Raimo Lenschow: Thank you.
Brett Iversen: Thanks, Raimo. Joe, next question, please.
Operator: The next question comes from the line of Karl Keirstead with UBS. Please proceed.
Karl Keirstead: Okay. Great. Thanks, Amy. Congrats on the 28% constant currency Azure growth, that’s terrific. I wanted to press you a little bit on the outlook for Azure. You’re obviously guiding to a 1 to 2 point decel in December and then stable thereafter. But why would it be stable? Why wouldn’t it accelerate in the — in the second half of your fiscal year, if the AI contribution is increasing as you bring on more GPU capacity? Is this a function of perhaps continued Core ex-AI Azure spend optimization, continuing or maybe even getting slightly worse? Why couldn’t we see some upside in that Azure number? I know you’re trying to be conservative, but I’d just love to understand it? Thanks so much.
Amy Hood: Thanks, Karl. A couple of things. As I talked about Q2 and then into H2. We’ve been very consistent that the optimization trends have been consistent for us through a couple of quarters now. Customers are going to continue to do that. It’s an important part of running workloads that is not new. There obviously were some quarters where it was more accelerated, but that is a pattern that is and has been a fundamental part of having customers, both make new room for new workload adoption and continue to build new capabilities. And so I think that impact remains through the rest of the year, and my view is unchanged on that. And then of course, I think the key component has always been new workload starts. And at the scale we’re talking about, being able to have stability in our Azure business, does mean that we will have a lot of new workload starts.

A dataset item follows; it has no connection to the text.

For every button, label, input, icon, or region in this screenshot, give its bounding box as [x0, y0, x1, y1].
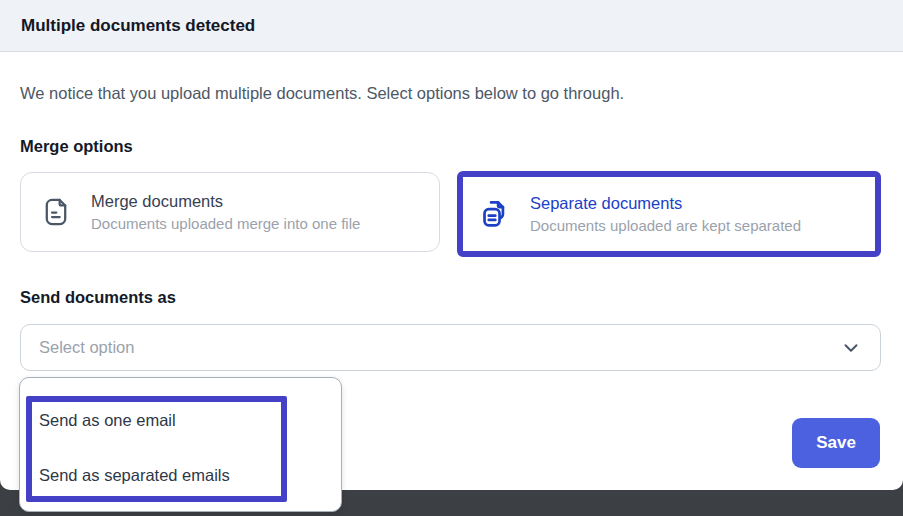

And primarily we’re expecting those to come from AI workloads. But AI workloads don’t just use our AI services. They use data services and they use other things. And so that combination, I think, looking on a competitive basis, we feel good about our execution, we feel good about taking share and we feel good about consistent trends. And so I feel good about that guide and what it says about where we are on share.
Karl Keirstead: Okay. Terrific. Thanks.
Brett Iversen: Thanks, Karl. Joe, next question, please.
Operator: The next question comes from the line of Brad Sills with Bank of America. Please proceed.
Bradley Sills: Wonderful. Thanks so much. Very impressive to see the Office 365 commercial seat growth hanging in here in that double digit range. It’s very impressive just given the scale of that business. We think of Office as having such a dominant market position. Curious, how you think about the — where that seat is coming from and how many more of those seats are out there to go get?